The technology makes geneticists more efficient, according to Fan Xia, senior director of clinical genomics at Baylor Genetics.

"It also helps us make the workflow more standardized," said Linyan Meng, a division director for clinical genomics interpretation at Baylor Genetics, a lab associated with Baylor College of Medicine in Houston. "The entire process is more uniform," compared to previous, manual review, Meng added.

Baylor conducts whole-exome sequencing for every suspected case of a rare Mendelian disease, and the lab has delivered some 14,000 exome test reports to patients since 2010, Xia said.

Meng said that Baylor started using Emedgene about a year ago, specifically working on the validation study and test development starting in November. The platform has been in production since April at Baylor for whole-exome sequencing analysis in the Baylor reference lab, not in the clinic or hospital.

"It has mainly improved our analysis efficiency. It takes us a shorter time to analyze cases and also it makes high-throughput analysis possible," Meng said.

The Baylor Genetics lab feeds sequencing data into the Emedgene platform in the cloud.

As a large lab, Baylor Genomics can give dozens or even hundreds of cases to Emedgene because there is adequate bandwidth, and most of the analysis happens overnight. "Every morning when we come in, we can just analyze a case," Xia said.

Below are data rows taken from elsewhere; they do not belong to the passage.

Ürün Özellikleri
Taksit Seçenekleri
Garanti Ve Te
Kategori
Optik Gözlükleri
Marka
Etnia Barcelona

In the 4 percent of cases during the validation study that Emedgene could not produce a variant candidate for, Baylor had to rely on manual review, but the Baylor-specific rules that the vendor loaded onto the platform helped the lab hew more closely to its SOPs.

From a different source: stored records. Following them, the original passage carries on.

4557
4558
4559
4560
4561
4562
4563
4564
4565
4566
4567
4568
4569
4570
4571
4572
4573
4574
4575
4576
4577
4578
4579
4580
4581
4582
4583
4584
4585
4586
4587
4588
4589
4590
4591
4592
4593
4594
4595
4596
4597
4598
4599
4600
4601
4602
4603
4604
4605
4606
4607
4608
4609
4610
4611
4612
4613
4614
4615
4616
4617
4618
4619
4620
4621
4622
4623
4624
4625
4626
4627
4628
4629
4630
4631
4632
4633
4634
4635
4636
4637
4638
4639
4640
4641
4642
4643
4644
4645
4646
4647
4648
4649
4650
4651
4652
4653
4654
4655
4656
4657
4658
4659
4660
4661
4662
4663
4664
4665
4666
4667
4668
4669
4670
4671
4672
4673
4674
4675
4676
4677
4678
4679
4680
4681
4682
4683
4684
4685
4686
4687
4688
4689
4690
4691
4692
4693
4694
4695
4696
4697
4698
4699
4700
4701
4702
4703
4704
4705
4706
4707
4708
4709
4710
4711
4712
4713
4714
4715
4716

"We will be able to match all the previous pro formas with better consistency and a more efficient process," Xia said.

In February, Baylor announced that it was starting whole-genome sequencing for diagnosis of certain rare genetic disorders. Collaboration with Emedgene in this area is "on the roadmap," Xia said.


Livnat-Levi noted that Emedgene is capable of whole-genome interpretation, but that is a feature Baylor has not yet enabled.

Emedgene will announce new features around the time of ASHG. Metzer said this would include more use cases and improved workflow.

The three founders, Metzer, Chief Science Officer Shay Tzur, and Vice President for R&D Niv Mizrahi, started Emedgene in Israel in 2015. The company moved its headquarters and commercial operations to Silicon Valley in 2018, but still runs its R&D operations out of Tel Aviv.

Livnat-Levi said that half of the members of the R&D team are geneticists. "It's a very scientifically driven product," she said.

The technology platform has been in use for about two years. Emedgene entered the US market last year and landed a $6 million Series A round of venture capital in early 2019.

Emedgene now operates is in Europe, Latin America, and the US, though its primary focus is in the US. Its technology also is being used by the Israel Ministry of Health's Mosaic Project, an effort to sequence 100,000 human genomes by 2023.

"We are already crossing the boundaries of the lab and working with patient-facing organizations," Metzer said. "These are advanced organizations that are looking to adopt advanced genomic medicine. Utilizing this AI capability is a way for them to provide clinical decision-making at the point of care."

Future clients could be hospitals without genetic labs, she suggested.

"We are enabling them to take ownership of their patient data and to constantly interpret that instead of having that as a diagnostic task — it's enabling that as clinical decision support," Metzer said.